━━━━━ INPUT DATA

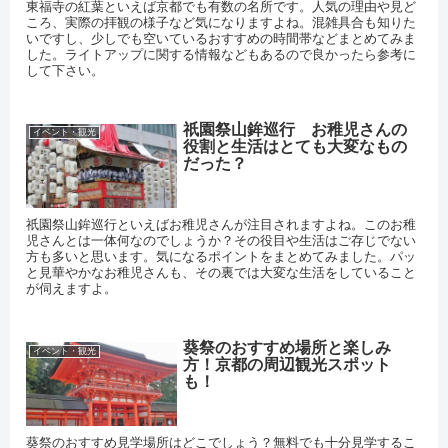
東福寺の紅葉といえば京都でも有数の名所です。人気の理由や見ど
ころ、実際の拝観の様子など気になりますよね。混雑具合も知りた
いですし、少しでも空いているおすすめの時間帯などまとめてみま
した。ライトアップに関する情報などもあるので良かったら参考に
して下さい。
祇園祭山鉾巡行 お稚児さんの
イベント・観光
役割と生活はとても大変なもの
だった？
祇園祭山鉾巡行といえばお稚児さんが注目されますよね。このお稚
児さんとは一体何なのでしょうか？その役目や生活はご存じでない
方も多いと思います。気になるポイントをまとめてみました。パッ
と見華やかなお稚児さんも、その裏では大変な生活をしていること
が伺えますよ。
葵祭のおすすめ場所と楽しみ
イベント・観光
方！京都の周辺観光スポット
も！
葵祭のおすすめ見学場所はどこでしょう？無料でも十分見学するこ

━━━━━━━━━━

(WORK ORDER): Please output every record above exactly. Leave the pictures out.

(TASK OUTPUT):
東福寺の紅葉といえば京都でも有数の名所です。人気の理由や見ど
ころ、実際の拝観の様子など気になりますよね。混雑具合も知りた
いですし、少しでも空いているおすすめの時間帯などまとめてみま
した。ライトアップに関する情報などもあるので良かったら参考に
して下さい。
祇園祭山鉾巡行 お稚児さんの
イベント・観光
役割と生活はとても大変なもの
だった？
祇園祭山鉾巡行といえばお稚児さんが注目されますよね。このお稚
児さんとは一体何なのでしょうか？その役目や生活はご存じでない
方も多いと思います。気になるポイントをまとめてみました。パッ
と見華やかなお稚児さんも、その裏では大変な生活をしていること
が伺えますよ。
葵祭のおすすめ場所と楽しみ
イベント・観光
方！京都の周辺観光スポット
も！
葵祭のおすすめ見学場所はどこでしょう？無料でも十分見学するこ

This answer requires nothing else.